Hmm…this sounds interesting. For one, it was set in Burma (Myanmar), and two, it wasn’t a family story.
And so I picked it up.
What It’s About
San Francisco art patron Bibi Chen has planned a journey of the senses along the famed Burma Road for eleven lucky friends. But after her mysterious death, Bibi watches aghast from her ghostly perch as the travelers veer off her itinerary and embark on a trail paved with cultural gaffes and tribal curses, Buddhist illusions, and romantic desires. On Christmas morning, the tourists cruise across a misty lake and disappear.
~ Synopsis from Goodreads
My Review
So, this book is way different from Amy Tan’s other books. This book is outside of her usual voice and writing style. It’s also pretty bizarre and out there (in a good way).
12 American tourists go on a package tour to China and Myanmar. During this trip, they create every foreigner faux pas possible, from peeing on fertility goddesses to getting mixed up with the military junta and getting every sickness under the sun. Eventually, they are absconded by a hidden Karen tribe, convinced the young boy in their travel group is the second coming of The Younger White Brother, who will save them from the oppressive regime of Myanmar’s militaristic government.
At first, the tribe genuinely believes that the white boy will save them. However, once they realize they are wrong, they adroitly maneuver the situation to get a hit reality show on American TV.
Yes, that’s what I meant when I said the plot is bizarre. Quirky would also be a good word to describe it.
But sadly, while the idea is good, I think the execution went a bit wonky.
For one, the book is overlong for the story it wants to tell. I usually enjoy travelogues, but this one started extremely slow and dull. I also think 12 tourists was a bit too much. Amy Tan could easily have cut a couple of underdeveloped characters and made the book tighter. The story rambles until more than the middle of the book when the kidnapping occurs.

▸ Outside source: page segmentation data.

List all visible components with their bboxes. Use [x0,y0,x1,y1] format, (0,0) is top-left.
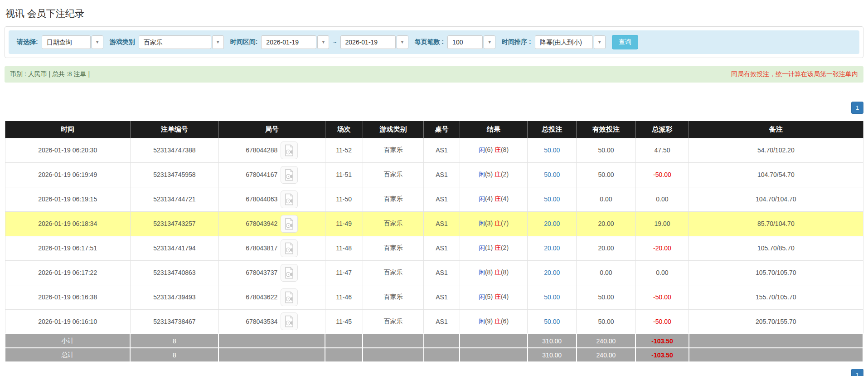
video-playback-button[interactable] [281,264,298,282]
date-from-value[interactable]: 2026-01-19 [261,35,316,49]
video-icon [284,242,294,254]
game-type-value[interactable]: 百家乐 [139,35,211,49]
round-cell: 678043534 [246,313,298,330]
total-bet-cell: 20.00 [528,260,577,285]
date-to-picker[interactable]: 2026-01-19 ▼ [340,35,408,49]
payout-cell: 19.00 [635,211,689,236]
total-bet-link[interactable]: 50.00 [544,293,560,301]
round-number: 678043942 [246,220,277,227]
total-valid-bet-cell: 240.00 [577,348,636,362]
video-playback-button[interactable] [281,215,298,233]
game-type: 百家乐 [384,146,403,153]
remark-balance: 85.70/104.70 [757,220,795,227]
video-playback-button[interactable] [281,313,298,330]
empty-cell [424,334,460,348]
total-bet-link[interactable]: 50.00 [544,195,560,203]
empty-cell [460,334,528,348]
column-header: 注单编号 [130,121,218,138]
payout: 47.50 [654,146,670,154]
bet-id-cell: 523134745958 [130,162,218,187]
result-banker-score: (6) [501,317,509,325]
video-playback-button[interactable] [281,142,298,159]
table-no-cell: AS1 [424,309,460,334]
result-banker-label: 庄 [495,269,501,276]
result-banker-score: (4) [501,195,509,202]
chevron-down-icon[interactable]: ▼ [317,35,329,49]
total-bet-link[interactable]: 20.00 [544,269,560,276]
subtotal-label: 小计 [61,337,74,344]
chevron-down-icon[interactable]: ▼ [594,35,606,49]
table-row: 2026-01-19 06:19:15523134744721678044063… [5,187,863,211]
bet-id: 523134745958 [153,171,195,178]
result-player-label: 闲 [479,269,485,276]
total-bet-link[interactable]: 50.00 [544,171,560,178]
bet-id-cell: 523134740863 [130,260,218,285]
video-playback-button[interactable] [281,288,298,306]
bet-time: 2026-01-19 06:16:38 [38,293,97,301]
table-number: AS1 [436,195,447,203]
valid-bet-note: 同局有效投注，统一计算在该局第一张注单内 [731,70,858,78]
remark-cell: 85.70/104.70 [689,211,863,236]
result-player-label: 闲 [479,244,485,251]
date-to-value[interactable]: 2026-01-19 [340,35,396,49]
total-bet-link[interactable]: 20.00 [544,220,560,227]
game-type: 百家乐 [384,244,403,251]
search-button[interactable]: 查询 [612,35,638,49]
table-container: 时间注单编号局号场次游戏类别桌号结果总投注有效投注总派彩备注 2026-01-1… [5,121,863,362]
query-type-select[interactable]: 日期查询 ▼ [42,35,103,49]
page-size-select[interactable]: 100 ▼ [447,35,495,49]
chevron-down-icon[interactable]: ▼ [212,35,224,49]
result-cell: 闲(4) 庄(4) [460,187,528,211]
bet-records-page: 视讯 会员下注纪录 请选择: 日期查询 ▼ 游戏类别 百家乐 ▼ 时间区间: 2… [0,0,868,376]
game-cell: 百家乐 [363,285,423,309]
result-banker-label: 庄 [495,244,501,251]
game-type: 百家乐 [384,269,403,276]
game-type-select[interactable]: 百家乐 ▼ [139,35,224,49]
result-cell: 闲(5) 庄(4) [460,285,528,309]
result-banker-score: (7) [501,220,509,227]
table-number: AS1 [436,318,447,325]
round-cell: 678043817 [246,239,298,257]
session-number: 11-47 [336,269,352,276]
video-icon [284,291,294,303]
video-playback-button[interactable] [281,239,298,257]
table-row: 2026-01-19 06:20:30523134747388678044288… [5,138,863,162]
session-cell: 11-52 [325,138,363,162]
video-playback-button[interactable] [281,190,298,208]
valid-bet: 20.00 [598,220,614,227]
time-sort-select[interactable]: 降幂(由大到小) ▼ [535,35,606,49]
total-bet-link[interactable]: 50.00 [544,146,560,154]
total-bet-link[interactable]: 20.00 [544,244,560,252]
chevron-down-icon[interactable]: ▼ [397,35,408,49]
result-banker-label: 庄 [495,171,501,178]
date-from-picker[interactable]: 2026-01-19 ▼ [261,35,329,49]
chevron-down-icon[interactable]: ▼ [92,35,103,49]
bet-id-cell: 523134739493 [130,285,218,309]
time-cell: 2026-01-19 06:20:30 [5,138,130,162]
result-banker-score: (2) [501,244,509,251]
total-bet-link[interactable]: 50.00 [544,318,560,325]
subtotal-label-cell: 小计 [5,334,130,348]
page-size-value[interactable]: 100 [447,35,483,49]
empty-cell [424,348,460,362]
remark-balance: 155.70/105.70 [756,293,796,301]
page-button-1[interactable]: 1 [851,102,863,114]
time-sort-value[interactable]: 降幂(由大到小) [535,35,593,49]
total-bet-cell: 20.00 [528,211,577,236]
total-payout: -103.50 [651,352,673,359]
query-type-value[interactable]: 日期查询 [42,35,91,49]
currency-total-text: 币别 : 人民币 | 总共 :8 注单 | [10,70,90,78]
video-playback-button[interactable] [281,166,298,184]
payout-cell: 0.00 [635,187,689,211]
remark-cell: 155.70/105.70 [689,285,863,309]
chevron-down-icon[interactable]: ▼ [484,35,495,49]
table-header-row: 时间注单编号局号场次游戏类别桌号结果总投注有效投注总派彩备注 [5,121,863,138]
page-button-1[interactable]: 1 [851,369,863,376]
time-cell: 2026-01-19 06:16:38 [5,285,130,309]
empty-cell [325,334,363,348]
bet-id: 523134747388 [153,146,195,154]
remark-cell: 105.70/85.70 [689,236,863,260]
bet-id-cell: 523134738467 [130,309,218,334]
session-number: 11-48 [336,244,352,252]
bet-time: 2026-01-19 06:16:10 [38,318,97,325]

The first half of the book emphasizes the tourists’ ignorance. The Ugly American trope is played up to the max, stretching all limits of the reader’s credulity. There is one situation where the tourists conduct themselves abominably in a Chinese temple. They anger the locals and are forced to flee the place quickly. It was funny, but I also thought it was disrespectful to everybody concerned – the natives and the tourists. Throughout, the book gave me these uneasy laughs, especially where tragedy and farce are mixed in a very jarring way.

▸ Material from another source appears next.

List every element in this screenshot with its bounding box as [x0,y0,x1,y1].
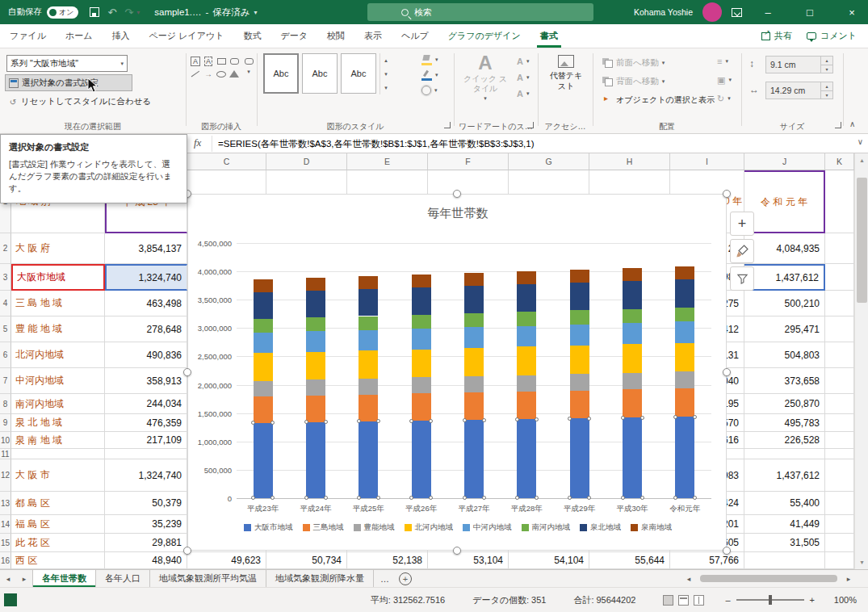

The book settles down a bit once the kidnapping occurs. The kidnapping is hilarious, with the tourists getting tricked into hiking into the jungle with the Karen tribe. They don’t even realize that they have been kidnapped until the end of the book!
Amy Tan then uses the tribals’ situation to educate us about some of the ongoing issues in Myanmar – the government’s brutality, the people’s sad state, and so on.

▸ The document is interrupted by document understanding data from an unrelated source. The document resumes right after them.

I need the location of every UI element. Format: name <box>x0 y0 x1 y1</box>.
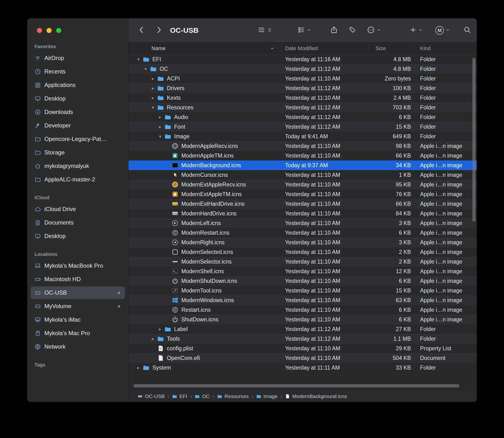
disclosure-triangle[interactable]: ▸ <box>135 365 142 370</box>
group-button[interactable] <box>297 26 311 35</box>
file-row-shutdown-icns[interactable]: ShutDown.icnsYesterday at 11:10 AM6 KBAp… <box>128 315 477 324</box>
file-row-modernshutdown-icns[interactable]: ModernShutDown.icnsYesterday at 11:10 AM… <box>128 276 477 286</box>
file-row-modernselector-icns[interactable]: ModernSelector.icnsYesterday at 11:10 AM… <box>128 257 477 266</box>
file-row-label[interactable]: ▸LabelYesterday at 11:12 AM27 KBFolder <box>128 324 477 334</box>
column-header-kind[interactable]: Kind <box>415 45 477 52</box>
sidebar-item-storage[interactable]: Storage <box>31 146 125 159</box>
file-kind: Apple i…n image <box>415 201 477 207</box>
file-row-tools[interactable]: ▸ToolsYesterday at 11:12 AM1.1 MBFolder <box>128 334 477 344</box>
disclosure-triangle[interactable]: ▸ <box>157 327 164 332</box>
column-header-name[interactable]: Name <box>128 45 281 52</box>
new-item-button[interactable] <box>410 26 423 34</box>
disclosure-triangle[interactable]: ▸ <box>149 86 157 91</box>
forward-button[interactable] <box>155 25 163 35</box>
disclosure-triangle[interactable]: ▸ <box>149 95 157 100</box>
path-item-oc[interactable]: OC <box>195 394 210 399</box>
share-button[interactable] <box>330 26 338 35</box>
sidebar-item-airdrop[interactable]: AirDrop <box>31 52 125 64</box>
file-row-modernharddrive-icns[interactable]: ModernHardDrive.icnsYesterday at 11:10 A… <box>128 209 477 218</box>
file-row-modernextapplerecv-icns[interactable]: ModernExtAppleRecv.icnsYesterday at 11:1… <box>128 180 477 189</box>
file-row-config-plist[interactable]: config.plistYesterday at 11:10 AM29 KBPr… <box>128 344 477 353</box>
sidebar-item-desktop[interactable]: Desktop <box>31 92 125 105</box>
vertical-scrollbar[interactable] <box>472 58 476 222</box>
account-menu-button[interactable]: M <box>435 26 450 35</box>
file-row-system[interactable]: ▸SystemYesterday at 11:11 AM33 KBFolder <box>128 363 477 372</box>
path-item-efi[interactable]: EFI <box>172 394 187 399</box>
path-item-resources[interactable]: Resources <box>217 394 249 399</box>
file-row-opencore-efi[interactable]: OpenCore.efiYesterday at 11:10 AM504 KBD… <box>128 353 477 363</box>
file-row-modernextharddrive-icns[interactable]: ModernExtHardDrive.icnsYesterday at 11:1… <box>128 199 477 209</box>
sidebar-item-macintosh-hd[interactable]: Macintosh HD <box>31 273 125 285</box>
column-divider[interactable] <box>415 45 415 52</box>
sidebar-item-mykolagrymalyuk[interactable]: mykolagrymalyuk <box>31 160 125 172</box>
back-button[interactable] <box>137 25 146 35</box>
disclosure-triangle[interactable]: ▾ <box>135 57 142 62</box>
disclosure-triangle[interactable]: ▸ <box>149 76 157 81</box>
column-divider[interactable] <box>281 45 281 52</box>
file-row-audio[interactable]: ▸AudioYesterday at 11:12 AM6 KBFolder <box>128 112 477 122</box>
file-row-drivers[interactable]: ▸DriversYesterday at 11:12 AM100 KBFolde… <box>128 83 477 93</box>
eject-icon[interactable] <box>116 304 122 309</box>
horizontal-scrollbar[interactable] <box>133 384 459 387</box>
file-row-modernbackground-icns[interactable]: ModernBackground.icnsToday at 9:37 AM34 … <box>128 160 477 170</box>
sidebar-item-network[interactable]: Network <box>31 340 125 353</box>
close-button[interactable] <box>37 28 42 33</box>
file-row-efi[interactable]: ▾EFIYesterday at 11:16 AM4.8 MBFolder <box>128 55 477 64</box>
file-row-modernextappletm-icns[interactable]: ModernExtAppleTM.icnsYesterday at 11:10 … <box>128 189 477 199</box>
sidebar-item-developer[interactable]: Developer <box>31 119 125 132</box>
sidebar-item-myvolume[interactable]: MyVolume <box>31 300 125 312</box>
search-button[interactable] <box>463 26 471 35</box>
file-row-modernrestart-icns[interactable]: ModernRestart.icnsYesterday at 11:10 AM6… <box>128 228 477 238</box>
file-row-resources[interactable]: ▾ResourcesYesterday at 11:12 AM703 KBFol… <box>128 103 477 112</box>
column-header-size[interactable]: Size <box>369 45 415 52</box>
minimize-button[interactable] <box>46 28 52 33</box>
file-row-font[interactable]: ▸FontYesterday at 11:12 AM15 KBFolder <box>128 122 477 131</box>
file-row-acpi[interactable]: ▸ACPIYesterday at 11:10 AMZero bytesFold… <box>128 74 477 83</box>
file-row-modernappletm-icns[interactable]: ModernAppleTM.icnsYesterday at 11:10 AM6… <box>128 151 477 160</box>
column-divider[interactable] <box>369 45 369 52</box>
tag-button[interactable] <box>348 26 356 35</box>
sidebar-item-mykola-s-mac-pro[interactable]: Mykola’s Mac Pro <box>31 327 125 339</box>
eject-icon[interactable] <box>116 290 122 295</box>
sidebar-item-recents[interactable]: Recents <box>31 65 125 78</box>
path-item-oc-usb[interactable]: OC-USB <box>137 394 165 399</box>
path-item-modernbackground-icns[interactable]: ModernBackground.icns <box>285 394 347 399</box>
disclosure-triangle[interactable]: ▾ <box>149 105 157 110</box>
file-row-restart-icns[interactable]: Restart.icnsYesterday at 11:10 AM6 KBApp… <box>128 305 477 315</box>
disclosure-triangle[interactable]: ▸ <box>149 336 157 341</box>
sidebar-item-downloads[interactable]: Downloads <box>31 106 125 118</box>
file-row-modernright-icns[interactable]: ModernRight.icnsYesterday at 11:10 AM3 K… <box>128 238 477 247</box>
sidebar-item-documents[interactable]: Documents <box>31 216 125 229</box>
file-row-moderntool-icns[interactable]: ModernTool.icnsYesterday at 11:10 AM15 K… <box>128 286 477 295</box>
zoom-button[interactable] <box>56 28 61 33</box>
file-row-kexts[interactable]: ▸KextsYesterday at 11:10 AM2.4 MBFolder <box>128 93 477 103</box>
sidebar-item-applications[interactable]: Applications <box>31 79 125 91</box>
disclosure-triangle[interactable]: ▸ <box>157 115 164 120</box>
sidebar-item-applealc-master-2[interactable]: AppleALC-master-2 <box>31 173 125 186</box>
file-row-image[interactable]: ▾ImageToday at 9:41 AM649 KBFolder <box>128 131 477 141</box>
file-row-oc[interactable]: ▾OCYesterday at 11:12 AM4.8 MBFolder <box>128 64 477 74</box>
file-date-modified: Yesterday at 11:12 AM <box>281 336 369 342</box>
chevron-down-icon <box>446 28 450 33</box>
account-avatar: M <box>435 26 444 35</box>
sidebar-item-desktop[interactable]: Desktop <box>31 230 125 242</box>
disclosure-triangle[interactable]: ▾ <box>157 134 164 139</box>
column-header-date-modified[interactable]: Date Modified <box>281 45 369 52</box>
file-row-moderncursor-icns[interactable]: ModernCursor.icnsYesterday at 11:10 AM1 … <box>128 170 477 180</box>
file-row-modernleft-icns[interactable]: ModernLeft.icnsYesterday at 11:10 AM3 KB… <box>128 218 477 228</box>
sidebar-item-oc-usb[interactable]: OC-USB <box>31 286 125 299</box>
power-icon <box>171 277 179 285</box>
sidebar-item-opencore-legacy-pat[interactable]: Opencore-Legacy-Pat… <box>31 133 125 145</box>
disclosure-triangle[interactable]: ▾ <box>142 66 149 72</box>
file-row-modernshell-icns[interactable]: ModernShell.icnsYesterday at 11:10 AM12 … <box>128 266 477 276</box>
more-actions-button[interactable] <box>367 26 381 35</box>
file-row-modernselected-icns[interactable]: ModernSelected.icnsYesterday at 11:10 AM… <box>128 247 477 257</box>
view-picker-button[interactable] <box>258 26 272 35</box>
sidebar-item-icloud-drive[interactable]: iCloud Drive <box>31 203 125 215</box>
disclosure-triangle[interactable]: ▸ <box>157 124 164 129</box>
file-row-modernapplerecv-icns[interactable]: ModernAppleRecv.icnsYesterday at 11:10 A… <box>128 141 477 151</box>
path-item-image[interactable]: Image <box>256 394 277 399</box>
sidebar-item-mykola-s-macbook-pro[interactable]: Mykola’s MacBook Pro <box>31 260 125 272</box>
file-row-modernwindows-icns[interactable]: ModernWindows.icnsYesterday at 11:10 AM6… <box>128 295 477 305</box>
sidebar-item-mykola-s-imac[interactable]: Mykola’s iMac <box>31 313 125 326</box>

The book ended on a mixed note for me. The book lingers quite a bit on all the tourists letting us know what happens to each of them. However, the tribals’ fate ends abruptly in a couple of paragraphs.
Overall, this is an uneven book. I liked the uniqueness of the plot, and the humor really shines in places, but the book was too long, and the plot was not meaty enough. I love that Amy Tan has tried something new with this book, and I look forward to reading more such unique stories from her.